Additionally, the feature extractor for this model is seemingly set to resize to 512.

>>> feature_extractor = SegformerFeatureExtractor.from_pretrained("nvidia/segformer-b4-finetuned-cityscapes-1024-1024")`
>>> feature_extractor
SegformerFeatureExtractor {
  "do_normalize": true,
  "do_resize": true,
  "feature_extractor_type": "SegformerFeatureExtractor",
  "image_mean": [
  "image_std": [
  "reduce_labels": false,
  "resample": 2,
  "size": 512


I should actually remove the image_size and downsampling_rates attributes of SegformerConfig, cause both aren’t used by the model (these are leftovers from ViTConfig). The only things that matter are config.patch_sizes (which is set to 7, 3, 3, 3) for all SegFormer variants), config.strides and config.hidden_sizes to perform the Overlapped Patch Merging process as explained in the paper (section 3.1).

This also explains why it works on different image sizes (like 512 or 1024), cause the patch embedding layers will pad the input if the input size (like 1024) isn’t divisible by the patch size (like 7). The authors use a padding value of 3 in case the patch size is 7, and a value of 1 in case the patch size is 3. This makes the model work on any input image.

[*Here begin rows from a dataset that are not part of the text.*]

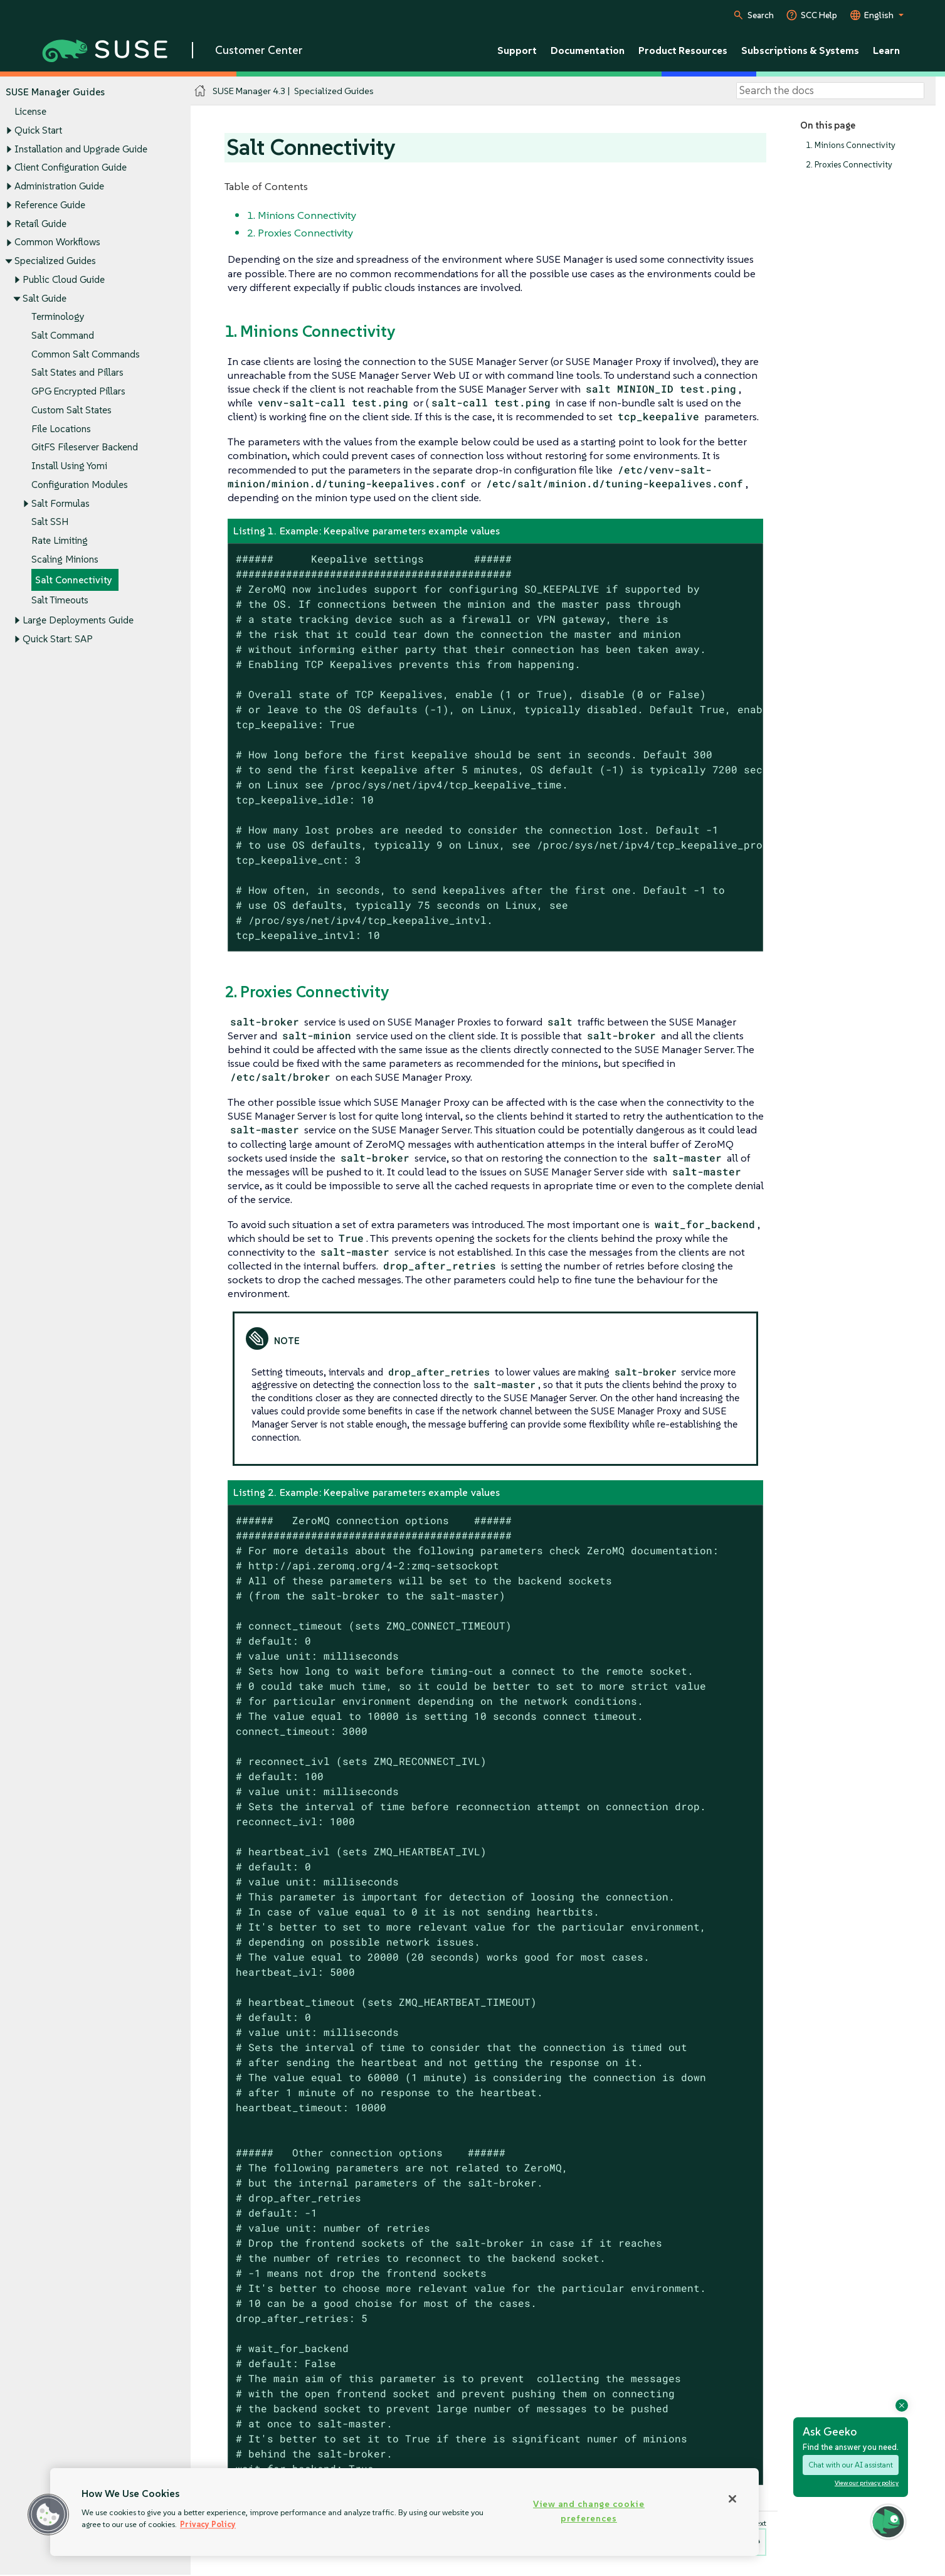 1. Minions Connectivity (850, 145)
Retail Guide (40, 224)
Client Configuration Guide (70, 168)
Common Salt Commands (85, 354)
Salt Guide (44, 298)
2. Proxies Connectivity (849, 164)
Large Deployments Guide (78, 621)
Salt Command (62, 335)
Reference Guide (49, 205)
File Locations (61, 429)
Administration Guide (59, 186)
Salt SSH (49, 522)
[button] (48, 2514)
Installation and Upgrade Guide (80, 149)
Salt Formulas (60, 503)
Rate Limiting (59, 540)
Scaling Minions (64, 559)
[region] (404, 2512)
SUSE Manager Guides (55, 92)
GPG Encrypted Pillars (78, 392)
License (30, 112)
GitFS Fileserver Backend (84, 447)
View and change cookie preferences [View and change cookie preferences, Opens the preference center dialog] (589, 2511)
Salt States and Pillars (77, 373)
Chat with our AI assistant (850, 2464)
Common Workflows (57, 242)
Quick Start (38, 130)
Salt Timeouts (59, 601)
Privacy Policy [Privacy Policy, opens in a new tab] (208, 2524)
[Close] (732, 2499)
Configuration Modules (79, 484)
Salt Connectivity (73, 580)
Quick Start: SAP (58, 639)
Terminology (58, 317)
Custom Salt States (71, 410)
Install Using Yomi (69, 466)
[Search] (830, 91)
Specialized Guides (55, 261)
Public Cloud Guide (64, 279)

This also makes the model very flexible: it works on any input size :slight_smile: you can for instance forward an image of size (189, 203) through the model and it will also work. Also from the paper:

As a result, our encoder can easily adapt to arbitrary test resolutions without impacting the performance.

Hope that clarifies your question!

1 Like

Thanks, @nielsr! That is very clarifying. One follow-up question:

When I pass in my 1024x1024 images following the approach in the fine-tuning example notebook, the shape of my pixel_values is torch.Size([2, 3, 1024, 1024]) (batch size 2), but the shape of outputs.logits is torch.Size([2, 4, 256, 256]). Will the model always return logits in 256x256 shape or is that customizable?

Edit: I see now in Section 3.2 of the original paper that the segmentation mask is H/4 x W/4 x Ncls, which I suppose suggests this is hard-wired into the model architecture.

Yes, SegFormer outputs logits of shape (batch_size, num_labels, height / 4, width / 4). So you need to upsample them to the original size of the image using torch.nn.functional.interpolate.

Have you seen our new blog post btw? Fine-Tune a Semantic Segmentation Model with a Custom Dataset

It includes an up-to-date version of my notebook, and some nice utilities such as the mIoU metric, which is now available in the Datasets library.

1 Like

Thanks again, @nielsr. That new blog post looks excellent!